> [Exercise]: Your task is to copy every line below that contains the word "give".
——
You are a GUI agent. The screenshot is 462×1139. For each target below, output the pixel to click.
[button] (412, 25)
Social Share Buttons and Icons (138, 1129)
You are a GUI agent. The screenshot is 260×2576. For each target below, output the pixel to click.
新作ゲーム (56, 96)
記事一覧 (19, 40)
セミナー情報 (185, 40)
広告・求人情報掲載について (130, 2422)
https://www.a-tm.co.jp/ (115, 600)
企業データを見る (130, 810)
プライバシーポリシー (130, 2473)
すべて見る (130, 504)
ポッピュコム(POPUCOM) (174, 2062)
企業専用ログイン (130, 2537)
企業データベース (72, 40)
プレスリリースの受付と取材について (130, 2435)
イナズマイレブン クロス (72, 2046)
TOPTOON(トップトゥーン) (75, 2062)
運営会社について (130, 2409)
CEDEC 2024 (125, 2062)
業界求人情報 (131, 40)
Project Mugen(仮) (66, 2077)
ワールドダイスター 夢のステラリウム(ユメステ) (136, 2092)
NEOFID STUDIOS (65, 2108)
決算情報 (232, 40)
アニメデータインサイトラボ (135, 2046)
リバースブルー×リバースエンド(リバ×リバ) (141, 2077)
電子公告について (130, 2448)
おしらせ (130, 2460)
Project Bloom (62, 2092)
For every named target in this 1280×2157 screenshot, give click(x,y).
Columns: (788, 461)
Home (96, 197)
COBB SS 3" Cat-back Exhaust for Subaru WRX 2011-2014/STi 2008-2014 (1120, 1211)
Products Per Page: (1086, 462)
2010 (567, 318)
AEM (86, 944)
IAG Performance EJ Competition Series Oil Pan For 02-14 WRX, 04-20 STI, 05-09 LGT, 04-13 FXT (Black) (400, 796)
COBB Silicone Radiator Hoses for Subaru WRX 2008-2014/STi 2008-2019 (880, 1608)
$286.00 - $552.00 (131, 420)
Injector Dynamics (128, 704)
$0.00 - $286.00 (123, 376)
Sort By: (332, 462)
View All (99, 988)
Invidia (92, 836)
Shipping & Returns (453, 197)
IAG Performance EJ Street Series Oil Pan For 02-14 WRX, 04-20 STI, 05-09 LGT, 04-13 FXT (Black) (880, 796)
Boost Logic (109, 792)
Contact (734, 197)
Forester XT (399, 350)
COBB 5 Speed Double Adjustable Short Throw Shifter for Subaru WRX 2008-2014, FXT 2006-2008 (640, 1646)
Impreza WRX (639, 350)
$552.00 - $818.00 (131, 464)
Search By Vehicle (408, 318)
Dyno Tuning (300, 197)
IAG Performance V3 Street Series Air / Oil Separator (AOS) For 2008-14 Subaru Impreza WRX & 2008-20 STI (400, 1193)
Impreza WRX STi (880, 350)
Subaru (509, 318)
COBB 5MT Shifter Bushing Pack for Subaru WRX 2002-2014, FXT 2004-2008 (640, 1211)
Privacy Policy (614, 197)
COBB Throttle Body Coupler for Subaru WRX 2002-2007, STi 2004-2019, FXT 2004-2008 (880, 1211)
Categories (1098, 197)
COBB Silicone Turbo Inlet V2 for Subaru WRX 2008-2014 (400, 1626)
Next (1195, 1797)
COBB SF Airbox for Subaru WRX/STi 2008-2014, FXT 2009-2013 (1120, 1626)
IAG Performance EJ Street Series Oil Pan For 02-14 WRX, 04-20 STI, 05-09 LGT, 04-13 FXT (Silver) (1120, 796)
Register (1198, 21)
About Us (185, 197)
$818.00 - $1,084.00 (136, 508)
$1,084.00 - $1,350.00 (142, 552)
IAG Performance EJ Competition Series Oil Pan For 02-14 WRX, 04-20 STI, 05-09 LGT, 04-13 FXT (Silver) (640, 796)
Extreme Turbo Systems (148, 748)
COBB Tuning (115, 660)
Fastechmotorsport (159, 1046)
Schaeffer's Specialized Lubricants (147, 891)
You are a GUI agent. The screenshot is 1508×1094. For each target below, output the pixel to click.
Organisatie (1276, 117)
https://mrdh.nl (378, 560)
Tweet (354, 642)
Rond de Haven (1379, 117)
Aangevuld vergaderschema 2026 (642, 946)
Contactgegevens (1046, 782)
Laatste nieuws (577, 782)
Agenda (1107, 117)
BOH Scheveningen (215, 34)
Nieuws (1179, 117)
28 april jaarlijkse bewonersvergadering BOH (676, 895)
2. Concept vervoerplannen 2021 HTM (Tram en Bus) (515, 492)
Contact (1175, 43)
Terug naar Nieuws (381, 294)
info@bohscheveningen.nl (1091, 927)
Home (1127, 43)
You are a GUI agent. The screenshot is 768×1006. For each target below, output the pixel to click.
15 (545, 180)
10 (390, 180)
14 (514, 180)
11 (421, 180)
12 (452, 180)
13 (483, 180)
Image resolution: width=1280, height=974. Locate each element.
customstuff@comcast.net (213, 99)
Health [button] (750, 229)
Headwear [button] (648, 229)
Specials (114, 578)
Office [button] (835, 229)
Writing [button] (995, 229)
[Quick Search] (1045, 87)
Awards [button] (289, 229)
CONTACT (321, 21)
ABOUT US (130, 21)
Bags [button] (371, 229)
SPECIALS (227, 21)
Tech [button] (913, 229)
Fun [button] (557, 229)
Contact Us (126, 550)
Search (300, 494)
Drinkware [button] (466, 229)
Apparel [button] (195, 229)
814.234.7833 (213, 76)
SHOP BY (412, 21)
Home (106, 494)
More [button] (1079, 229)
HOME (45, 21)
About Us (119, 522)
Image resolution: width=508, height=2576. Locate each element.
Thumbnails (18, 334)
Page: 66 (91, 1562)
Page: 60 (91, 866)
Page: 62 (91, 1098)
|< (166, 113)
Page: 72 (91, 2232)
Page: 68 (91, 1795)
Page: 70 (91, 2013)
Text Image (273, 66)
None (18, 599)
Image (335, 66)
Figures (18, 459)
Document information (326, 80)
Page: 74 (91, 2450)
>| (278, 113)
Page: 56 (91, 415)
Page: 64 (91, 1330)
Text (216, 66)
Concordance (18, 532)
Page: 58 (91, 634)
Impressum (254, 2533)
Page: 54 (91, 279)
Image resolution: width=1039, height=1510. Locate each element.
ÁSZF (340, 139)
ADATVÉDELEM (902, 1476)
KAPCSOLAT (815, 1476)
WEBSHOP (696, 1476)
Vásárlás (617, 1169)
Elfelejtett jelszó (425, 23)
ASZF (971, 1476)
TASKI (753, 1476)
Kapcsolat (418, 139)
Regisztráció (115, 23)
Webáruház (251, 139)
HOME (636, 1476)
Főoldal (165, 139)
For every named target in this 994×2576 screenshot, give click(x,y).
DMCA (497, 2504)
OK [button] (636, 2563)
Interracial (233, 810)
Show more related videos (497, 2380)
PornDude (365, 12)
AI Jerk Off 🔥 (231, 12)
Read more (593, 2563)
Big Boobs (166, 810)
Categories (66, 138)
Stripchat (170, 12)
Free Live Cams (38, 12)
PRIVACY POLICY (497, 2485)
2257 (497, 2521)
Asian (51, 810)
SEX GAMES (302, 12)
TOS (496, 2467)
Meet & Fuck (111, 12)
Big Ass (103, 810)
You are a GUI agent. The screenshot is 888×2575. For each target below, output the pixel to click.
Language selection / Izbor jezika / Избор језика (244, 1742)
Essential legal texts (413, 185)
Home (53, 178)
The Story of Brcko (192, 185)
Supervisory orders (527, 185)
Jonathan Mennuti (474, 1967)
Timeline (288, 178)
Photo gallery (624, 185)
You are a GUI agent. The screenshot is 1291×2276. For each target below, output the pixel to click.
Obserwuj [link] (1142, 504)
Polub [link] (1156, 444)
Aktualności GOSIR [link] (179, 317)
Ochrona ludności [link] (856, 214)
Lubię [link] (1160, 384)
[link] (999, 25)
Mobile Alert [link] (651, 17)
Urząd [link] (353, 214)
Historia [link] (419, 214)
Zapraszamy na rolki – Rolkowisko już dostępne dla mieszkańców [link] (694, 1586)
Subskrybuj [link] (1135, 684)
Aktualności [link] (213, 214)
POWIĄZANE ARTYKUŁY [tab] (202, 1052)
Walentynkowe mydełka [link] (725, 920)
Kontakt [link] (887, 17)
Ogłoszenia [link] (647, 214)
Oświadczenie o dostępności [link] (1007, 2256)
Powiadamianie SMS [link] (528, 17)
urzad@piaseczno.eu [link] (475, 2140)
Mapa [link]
——
> [Completed exercise]:
For every named target in this 1280×2157 screenshot, give click(x,y).
For every named target in this 994×2576 screenshot, give click(x,y).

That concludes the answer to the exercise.